PROVIDED INFORMATION:
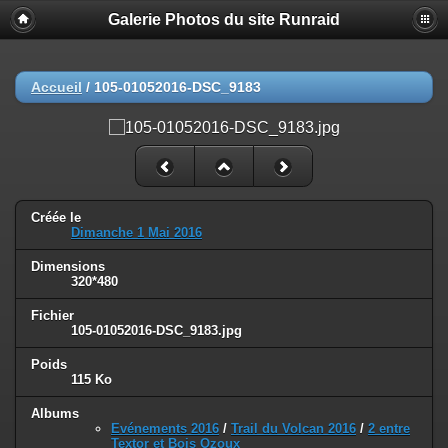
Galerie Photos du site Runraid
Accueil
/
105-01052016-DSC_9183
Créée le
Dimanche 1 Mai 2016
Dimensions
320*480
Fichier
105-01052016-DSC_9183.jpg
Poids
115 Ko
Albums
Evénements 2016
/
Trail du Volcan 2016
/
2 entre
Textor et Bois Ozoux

---

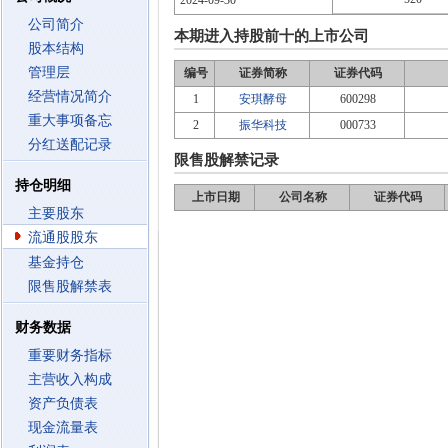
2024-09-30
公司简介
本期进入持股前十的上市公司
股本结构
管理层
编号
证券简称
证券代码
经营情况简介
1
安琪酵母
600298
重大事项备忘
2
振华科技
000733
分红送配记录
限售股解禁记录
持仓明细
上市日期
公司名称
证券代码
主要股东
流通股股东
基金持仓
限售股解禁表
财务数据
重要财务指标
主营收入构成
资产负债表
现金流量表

---

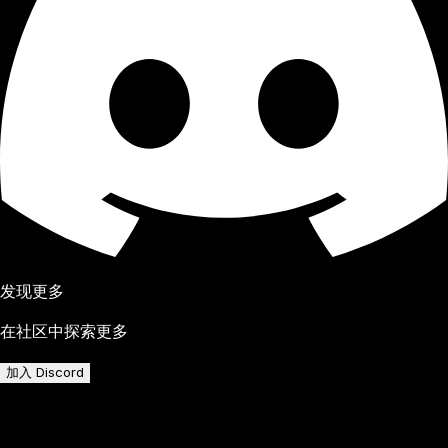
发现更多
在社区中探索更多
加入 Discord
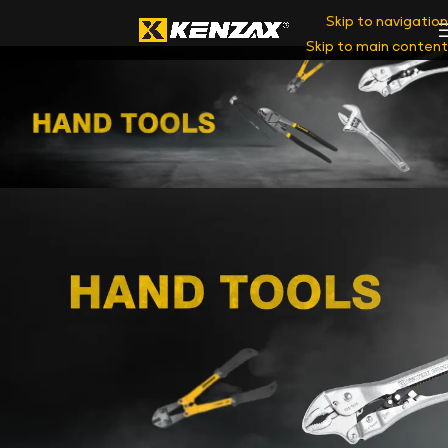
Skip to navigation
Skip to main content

BRIEF: Which lines above hold the string "Skip"? Copy each of them.

PROBLEM SOLUTION:
Skip to navigation
Skip to main content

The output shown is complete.